Data to process:
============

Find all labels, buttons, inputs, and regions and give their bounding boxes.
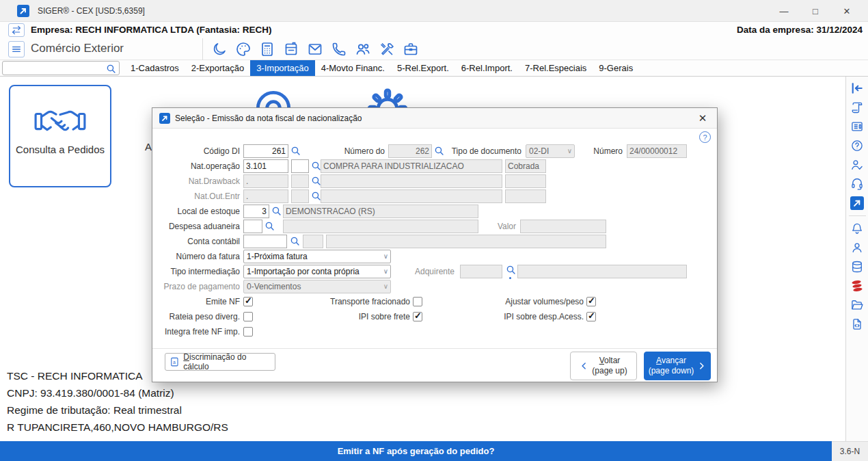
database-icon[interactable] xyxy=(850,260,864,274)
users-icon[interactable] xyxy=(355,41,371,57)
main-nav: 1-Cadastros 2-Exportação 3-Importação 4-… xyxy=(0,60,868,77)
search-input[interactable] xyxy=(2,61,120,75)
despesa-aduaneira-input[interactable] xyxy=(243,220,262,233)
checkbox-label: IPI sobre desp.Acess. xyxy=(488,312,584,322)
siger-logo-icon[interactable] xyxy=(850,196,864,210)
dark-mode-moon-icon[interactable] xyxy=(211,41,228,57)
file-code-icon[interactable] xyxy=(850,317,864,331)
dialog-help-icon[interactable]: ? xyxy=(699,131,711,143)
briefcase-icon[interactable] xyxy=(403,41,419,57)
adquirente-input xyxy=(460,265,502,278)
lookup-icon[interactable] xyxy=(290,236,300,246)
status-question-bar: Emitir a NF após geração do pedido? xyxy=(0,441,832,461)
user-check-icon[interactable] xyxy=(850,158,864,172)
collapse-panel-icon[interactable] xyxy=(850,81,864,95)
main-menu-button[interactable] xyxy=(8,41,25,57)
version-label: 3.6-N xyxy=(832,441,868,461)
select-value: 1-Importação por conta própria xyxy=(247,267,360,276)
tab-rel-especiais[interactable]: 7-Rel.Especiais xyxy=(519,60,593,76)
company-date: Data da empresa: 31/12/2024 xyxy=(737,25,863,35)
chevron-right-icon xyxy=(696,361,706,371)
lookup-icon[interactable] xyxy=(434,146,444,156)
calculator-icon[interactable] xyxy=(259,41,275,57)
tab-movto-financ[interactable]: 4-Movto Financ. xyxy=(315,60,391,76)
field-label: Despesa aduaneira xyxy=(158,220,240,233)
button-sublabel: (page up) xyxy=(592,366,627,376)
headset-icon[interactable] xyxy=(850,177,864,191)
company-header: Empresa: RECH INFORMATICA LTDA (Fantasia… xyxy=(0,22,868,38)
tipo-intermediacao-select[interactable]: 1-Importação por conta própria ∨ xyxy=(243,265,391,278)
transporte-fracionado-checkbox[interactable] xyxy=(413,297,422,306)
company-info-line: Regime de tributação: Real trimestral xyxy=(7,401,228,419)
status-question: Emitir a NF após geração do pedido? xyxy=(338,446,495,456)
lookup-icon[interactable] xyxy=(265,221,275,231)
field-label: Prazo de pagamento xyxy=(158,280,240,293)
numero-fatura-select[interactable]: 1-Próxima fatura ∨ xyxy=(243,250,391,263)
switch-company-button[interactable] xyxy=(8,23,25,37)
tile-label: A xyxy=(145,141,152,153)
checkbox-label: IPI sobre frete xyxy=(314,312,410,322)
help-icon[interactable] xyxy=(850,139,864,153)
tab-exportacao[interactable]: 2-Exportação xyxy=(185,60,250,76)
tab-cadastros[interactable]: 1-Cadastros xyxy=(124,60,185,76)
search-icon[interactable] xyxy=(106,64,116,74)
bell-icon[interactable] xyxy=(850,222,864,235)
lookup-icon[interactable] xyxy=(311,176,321,186)
nat-drawback-sub-input xyxy=(291,174,309,188)
maximize-button[interactable]: □ xyxy=(800,0,831,22)
rateia-peso-checkbox[interactable] xyxy=(243,312,253,321)
sidebar-divider xyxy=(849,215,866,216)
codigo-di-input[interactable]: 261 xyxy=(243,144,288,158)
discriminacao-calculo-button[interactable]: a Discriminação do cálculo xyxy=(165,353,275,371)
conta-contabil-input[interactable] xyxy=(243,235,287,248)
database-red-icon[interactable] xyxy=(850,279,864,293)
swap-arrows-icon xyxy=(11,25,22,36)
tab-rel-export[interactable]: 5-Rel.Export. xyxy=(391,60,455,76)
theme-palette-icon[interactable] xyxy=(235,41,252,57)
svg-text:a: a xyxy=(173,359,176,364)
dialog-close-icon[interactable]: ✕ xyxy=(695,111,710,125)
lookup-icon[interactable] xyxy=(311,191,321,201)
local-estoque-input[interactable]: 3 xyxy=(243,205,269,218)
tools-icon[interactable] xyxy=(379,41,395,57)
tab-gerais[interactable]: 9-Gerais xyxy=(593,60,639,76)
card-terminal-icon[interactable] xyxy=(283,41,299,57)
nat-operacao-sub-input[interactable] xyxy=(291,159,309,173)
avancar-button[interactable]: Avançar (page down) xyxy=(644,352,711,380)
tab-importacao[interactable]: 3-Importação xyxy=(250,60,315,76)
button-label: Discriminação do cálculo xyxy=(183,352,269,371)
user-icon[interactable] xyxy=(850,241,864,254)
lookup-icon[interactable] xyxy=(290,146,301,156)
tab-rel-import[interactable]: 6-Rel.Import. xyxy=(455,60,519,76)
despesa-valor-input xyxy=(520,220,606,233)
conta-contabil-sub xyxy=(303,235,323,248)
newspaper-icon[interactable] xyxy=(850,120,864,133)
select-value: 1-Próxima fatura xyxy=(247,252,308,261)
field-label: Número xyxy=(582,144,623,158)
nat-operacao-mode: Cobrada xyxy=(505,159,546,173)
company-date-label: Data da empresa: xyxy=(737,25,814,35)
close-button[interactable]: ✕ xyxy=(831,0,863,22)
scroll-icon[interactable] xyxy=(850,101,864,114)
folder-open-icon[interactable] xyxy=(850,298,864,312)
nat-operacao-code-input[interactable]: 3.101 xyxy=(243,159,288,173)
ipi-frete-checkbox[interactable] xyxy=(413,312,422,321)
tile-consulta-pedidos[interactable]: Consulta a Pedidos xyxy=(9,85,111,187)
lookup-icon[interactable] xyxy=(311,161,321,171)
integra-frete-checkbox[interactable] xyxy=(243,327,253,337)
mail-icon[interactable] xyxy=(307,41,323,57)
field-label: Valor xyxy=(475,220,516,233)
checkbox-label: Rateia peso diverg. xyxy=(158,312,240,322)
ipi-desp-acess-checkbox[interactable] xyxy=(586,312,596,321)
minimize-button[interactable]: — xyxy=(768,0,800,22)
lookup-icon[interactable] xyxy=(506,265,516,275)
field-label: Nat.Out.Entr xyxy=(158,189,240,203)
ajustar-volumes-checkbox[interactable] xyxy=(586,297,596,306)
company-info-line: R TUPANCIRETA,460,NOVO HAMBURGO/RS xyxy=(7,419,228,436)
emite-nf-checkbox[interactable] xyxy=(243,297,253,306)
numero-input: 24/00000012 xyxy=(627,144,687,158)
lookup-icon[interactable] xyxy=(271,206,282,216)
phone-icon[interactable] xyxy=(331,41,347,57)
chevron-down-icon: ∨ xyxy=(383,250,388,263)
voltar-button[interactable]: Voltar (page up) xyxy=(570,352,637,380)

============

Try it: Give the data again exactly as written, with all pictures left out.

Exercise result:
Find all labels, buttons, inputs, and regions and give their bounding boxes.
database-icon[interactable] xyxy=(850,260,864,274)
users-icon[interactable] xyxy=(355,41,371,57)
main-nav: 1-Cadastros 2-Exportação 3-Importação 4-… xyxy=(0,60,868,77)
search-input[interactable] xyxy=(2,61,120,75)
despesa-aduaneira-input[interactable] xyxy=(243,220,262,233)
checkbox-label: IPI sobre desp.Acess. xyxy=(488,312,584,322)
siger-logo-icon[interactable] xyxy=(850,196,864,210)
dark-mode-moon-icon[interactable] xyxy=(211,41,228,57)
file-code-icon[interactable] xyxy=(850,317,864,331)
dialog-help-icon[interactable]: ? xyxy=(699,131,711,143)
briefcase-icon[interactable] xyxy=(403,41,419,57)
adquirente-input xyxy=(460,265,502,278)
lookup-icon[interactable] xyxy=(290,236,300,246)
status-question-bar: Emitir a NF após geração do pedido? xyxy=(0,441,832,461)
user-check-icon[interactable] xyxy=(850,158,864,172)
collapse-panel-icon[interactable] xyxy=(850,81,864,95)
main-menu-button[interactable] xyxy=(8,41,25,57)
version-label: 3.6-N xyxy=(832,441,868,461)
select-value: 1-Importação por conta própria xyxy=(247,267,360,276)
tab-rel-especiais[interactable]: 7-Rel.Especiais xyxy=(519,60,593,76)
company-date: Data da empresa: 31/12/2024 xyxy=(737,25,863,35)
chevron-right-icon xyxy=(696,361,706,371)
lookup-icon[interactable] xyxy=(434,146,444,156)
calculator-icon[interactable] xyxy=(259,41,275,57)
tab-movto-financ[interactable]: 4-Movto Financ. xyxy=(315,60,391,76)
field-label: Despesa aduaneira xyxy=(158,220,240,233)
button-sublabel: (page up) xyxy=(592,366,627,376)
headset-icon[interactable] xyxy=(850,177,864,191)
company-header: Empresa: RECH INFORMATICA LTDA (Fantasia… xyxy=(0,22,868,38)
tipo-intermediacao-select[interactable]: 1-Importação por conta própria ∨ xyxy=(243,265,391,278)
transporte-fracionado-checkbox[interactable] xyxy=(413,297,422,306)
company-info-line: Regime de tributação: Real trimestral xyxy=(7,401,228,419)
status-question: Emitir a NF após geração do pedido? xyxy=(338,446,495,456)
lookup-icon[interactable] xyxy=(265,221,275,231)
field-label: Prazo de pagamento xyxy=(158,280,240,293)
numero-fatura-select[interactable]: 1-Próxima fatura ∨ xyxy=(243,250,391,263)
switch-company-button[interactable] xyxy=(8,23,25,37)
tile-label: A xyxy=(145,141,152,153)
checkbox-label: IPI sobre frete xyxy=(314,312,410,322)
help-icon[interactable] xyxy=(850,139,864,153)
tab-exportacao[interactable]: 2-Exportação xyxy=(185,60,250,76)
tab-cadastros[interactable]: 1-Cadastros xyxy=(124,60,185,76)
search-icon[interactable] xyxy=(106,64,116,74)
bell-icon[interactable] xyxy=(850,222,864,235)
lookup-icon[interactable] xyxy=(311,176,321,186)
nat-drawback-sub-input xyxy=(291,174,309,188)
maximize-button[interactable]: □ xyxy=(800,0,831,22)
rateia-peso-checkbox[interactable] xyxy=(243,312,253,321)
sidebar-divider xyxy=(849,215,866,216)
codigo-di-input[interactable]: 261 xyxy=(243,144,288,158)
discriminacao-calculo-button[interactable]: a Discriminação do cálculo xyxy=(165,353,275,371)
conta-contabil-input[interactable] xyxy=(243,235,287,248)
database-red-icon[interactable] xyxy=(850,279,864,293)
swap-arrows-icon xyxy=(11,25,22,36)
tab-rel-export[interactable]: 5-Rel.Export. xyxy=(391,60,455,76)
theme-palette-icon[interactable] xyxy=(235,41,252,57)
svg-text:a: a xyxy=(173,359,176,364)
dialog-close-icon[interactable]: ✕ xyxy=(695,111,710,125)
lookup-icon[interactable] xyxy=(311,191,321,201)
local-estoque-input[interactable]: 3 xyxy=(243,205,269,218)
tools-icon[interactable] xyxy=(379,41,395,57)
tab-gerais[interactable]: 9-Gerais xyxy=(593,60,639,76)
card-terminal-icon[interactable] xyxy=(283,41,299,57)
nat-operacao-sub-input[interactable] xyxy=(291,159,309,173)
avancar-button[interactable]: Avançar (page down) xyxy=(644,352,711,380)
tab-importacao[interactable]: 3-Importação xyxy=(250,60,315,76)
button-label: Discriminação do cálculo xyxy=(183,352,269,371)
user-icon[interactable] xyxy=(850,241,864,254)
lookup-icon[interactable] xyxy=(290,146,301,156)
tab-rel-import[interactable]: 6-Rel.Import. xyxy=(455,60,519,76)
despesa-valor-input xyxy=(520,220,606,233)
conta-contabil-sub xyxy=(303,235,323,248)
newspaper-icon[interactable] xyxy=(850,120,864,133)
select-value: 1-Próxima fatura xyxy=(247,252,308,261)
field-label: Número xyxy=(582,144,623,158)
nat-operacao-mode: Cobrada xyxy=(505,159,546,173)
company-date-label: Data da empresa: xyxy=(737,25,814,35)
close-button[interactable]: ✕ xyxy=(831,0,863,22)
scroll-icon[interactable] xyxy=(850,101,864,114)
folder-open-icon[interactable] xyxy=(850,298,864,312)
nat-operacao-code-input[interactable]: 3.101 xyxy=(243,159,288,173)
ipi-frete-checkbox[interactable] xyxy=(413,312,422,321)
tile-consulta-pedidos[interactable]: Consulta a Pedidos xyxy=(9,85,111,187)
lookup-icon[interactable] xyxy=(311,161,321,171)
integra-frete-checkbox[interactable] xyxy=(243,327,253,337)
mail-icon[interactable] xyxy=(307,41,323,57)
field-label: Valor xyxy=(475,220,516,233)
checkbox-label: Rateia peso diverg. xyxy=(158,312,240,322)
ipi-desp-acess-checkbox[interactable] xyxy=(586,312,596,321)
minimize-button[interactable]: — xyxy=(768,0,800,22)
lookup-icon[interactable] xyxy=(506,265,516,275)
field-label: Nat.Out.Entr xyxy=(158,189,240,203)
ajustar-volumes-checkbox[interactable] xyxy=(586,297,596,306)
company-info-line: R TUPANCIRETA,460,NOVO HAMBURGO/RS xyxy=(7,419,228,436)
emite-nf-checkbox[interactable] xyxy=(243,297,253,306)
numero-input: 24/00000012 xyxy=(627,144,687,158)
lookup-icon[interactable] xyxy=(271,206,282,216)
phone-icon[interactable] xyxy=(331,41,347,57)
chevron-down-icon: ∨ xyxy=(383,250,388,263)
voltar-button[interactable]: Voltar (page up) xyxy=(570,352,637,380)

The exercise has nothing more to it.